An American Orchid Society demographic survey showed that Phalaenopsis, nicknamed the "moth orchid",is America's favorite orchid. And no wonder. It could be that no other orchid is better suited to home orchid growing. Plants with long-lasting sprays of lovely mothlike blooms in a broad array of colors are inexpensive and widely available, ready to give weeks of pleasure in your home or office.Their main flowering season is late winter into spring, though growers today can make flowering phalaenopsis available year round!
Sufficient light is important for healthy growth and flower production. Provide: Bright light, no direct sun. In the home, an east, west or shaded south window. In a greenhouse, about 30 percent full sun. Under lights, four 40 watt fluorescent tubes and two 40 watt incandescent bulbs directly over plants.

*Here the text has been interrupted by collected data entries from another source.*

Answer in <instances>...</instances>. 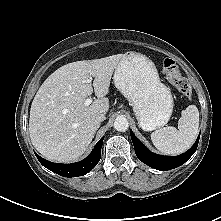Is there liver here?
<instances>
[{
  "instance_id": "obj_1",
  "label": "liver",
  "mask_w": 221,
  "mask_h": 221,
  "mask_svg": "<svg viewBox=\"0 0 221 221\" xmlns=\"http://www.w3.org/2000/svg\"><path fill=\"white\" fill-rule=\"evenodd\" d=\"M122 54L68 63L54 71L36 93L29 119L30 139L45 158L70 162L79 158L91 143L100 123L98 114L108 112L114 69ZM94 77L93 84L88 79ZM93 91L97 99L84 101Z\"/></svg>"
}]
</instances>
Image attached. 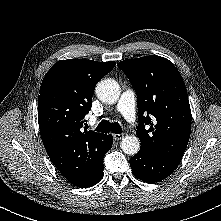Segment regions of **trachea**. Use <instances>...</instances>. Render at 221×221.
<instances>
[{"mask_svg":"<svg viewBox=\"0 0 221 221\" xmlns=\"http://www.w3.org/2000/svg\"><path fill=\"white\" fill-rule=\"evenodd\" d=\"M95 130L103 133H109V132H113L115 134L122 133V128L119 123L117 122L111 123L108 120L101 121Z\"/></svg>","mask_w":221,"mask_h":221,"instance_id":"obj_1","label":"trachea"}]
</instances>
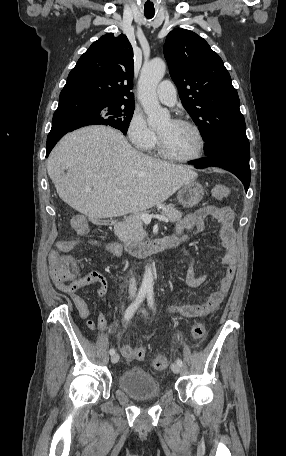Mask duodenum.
Wrapping results in <instances>:
<instances>
[{"label": "duodenum", "mask_w": 286, "mask_h": 456, "mask_svg": "<svg viewBox=\"0 0 286 456\" xmlns=\"http://www.w3.org/2000/svg\"><path fill=\"white\" fill-rule=\"evenodd\" d=\"M100 223L104 224L103 219L100 220ZM181 243L182 240L178 239L176 236H170L138 243H126L124 248L127 253L142 257L152 253L178 248Z\"/></svg>", "instance_id": "1"}]
</instances>
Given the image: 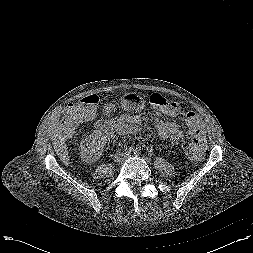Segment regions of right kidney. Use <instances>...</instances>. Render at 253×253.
I'll use <instances>...</instances> for the list:
<instances>
[{"instance_id": "1", "label": "right kidney", "mask_w": 253, "mask_h": 253, "mask_svg": "<svg viewBox=\"0 0 253 253\" xmlns=\"http://www.w3.org/2000/svg\"><path fill=\"white\" fill-rule=\"evenodd\" d=\"M106 136L101 131H94L82 140L80 144V156L84 163H95L102 155L106 144Z\"/></svg>"}]
</instances>
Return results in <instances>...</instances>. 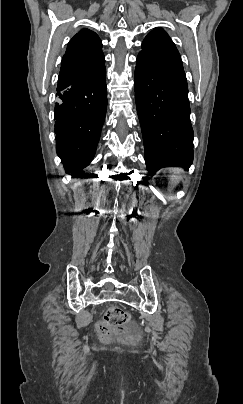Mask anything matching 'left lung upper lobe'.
<instances>
[{"label":"left lung upper lobe","instance_id":"left-lung-upper-lobe-1","mask_svg":"<svg viewBox=\"0 0 243 404\" xmlns=\"http://www.w3.org/2000/svg\"><path fill=\"white\" fill-rule=\"evenodd\" d=\"M152 61L175 68L183 69L180 54L168 34L161 28H155L142 42L139 53Z\"/></svg>","mask_w":243,"mask_h":404}]
</instances>
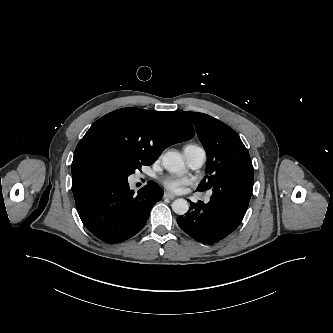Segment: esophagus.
<instances>
[{
    "instance_id": "esophagus-1",
    "label": "esophagus",
    "mask_w": 333,
    "mask_h": 333,
    "mask_svg": "<svg viewBox=\"0 0 333 333\" xmlns=\"http://www.w3.org/2000/svg\"><path fill=\"white\" fill-rule=\"evenodd\" d=\"M163 197L166 198V199H170V200L175 199V196L172 195V194H170V193H168V192H165L164 195H163Z\"/></svg>"
}]
</instances>
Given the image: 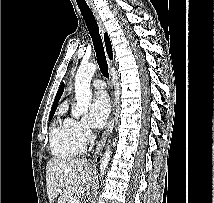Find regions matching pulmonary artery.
Returning <instances> with one entry per match:
<instances>
[{"mask_svg": "<svg viewBox=\"0 0 214 203\" xmlns=\"http://www.w3.org/2000/svg\"><path fill=\"white\" fill-rule=\"evenodd\" d=\"M92 86H93L95 89L103 90V89H105L106 84H105V82H104L103 80H101V79H96V80L93 81Z\"/></svg>", "mask_w": 214, "mask_h": 203, "instance_id": "1", "label": "pulmonary artery"}]
</instances>
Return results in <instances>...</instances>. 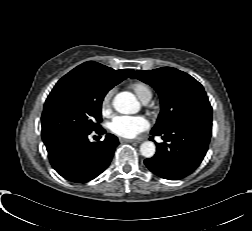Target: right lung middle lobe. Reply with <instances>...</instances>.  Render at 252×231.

Foliage should be naturally semierect, and of a olive-green color. Dark green, limp foliage indicates too little light.
Mature plants need a 15 to 20 F difference between night and day. Provide: NIghts of 60 to 65 F; days of 75 to 85 F. Seedlings need temperatures 5 to 10 degrees higher than the mature plants.
Mature plants should seldom dry out between waterings. Seedlings need more constant attention to moisture.
Phalaenopsis need 60 to 70 percent humidity. In the home, place on trays of moistened pebbles. In greenhouse, use a humidifier if conditions are too dry.
Must be provided on a regular basis because most potting media have little. Provide: The exact fertilizer you use will depend on the mix in which your plant is growing. A good general rule is to use a balanced (10-10-10, 12-12-12 or similar ratio) fertilizer "weakly, weekly". That is fertilize every week at one quarter to one half of the recomended dilution.
Should be done every one to two years before the mix breaks down too far. Best done in late spring after main flowering season, using a well-drained but water-retentive mix. Select pot size for root mass, not top size.